[Exercise description]: Skip the pictures and repeat each line of the data exactly.

(Collected data)
__________

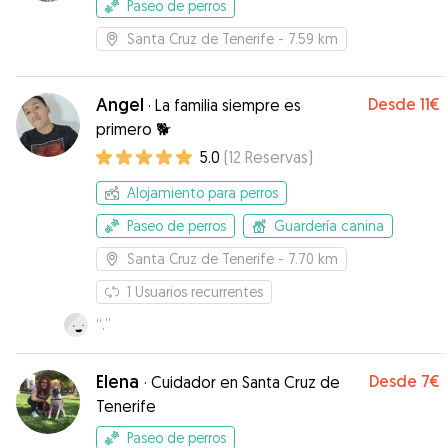
Paseo de perros
Santa Cruz de Tenerife
- 7.59 km
Angel
Desde
11€
·
La familia siempre es
primero 🐕
5.0
(
12
Reservas
)
Alojamiento para perros
Paseo de perros
Guardería canina
Santa Cruz de Tenerife
- 7.70 km
1
Usuarios recurrentes
“
.
”
Elena
Desde
7€
·
Cuidador en Santa Cruz de
Tenerife
Paseo de perros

__________

[Output for this exercise]:
Paseo de perros
Santa Cruz de Tenerife
- 7.59 km
Angel
Desde
11€
·
La familia siempre es
primero 🐕
5.0
(
12
Reservas
)
Alojamiento para perros
Paseo de perros
Guardería canina
Santa Cruz de Tenerife
- 7.70 km
1
Usuarios recurrentes
“
.
”
Elena
Desde
7€
·
Cuidador en Santa Cruz de
Tenerife
Paseo de perros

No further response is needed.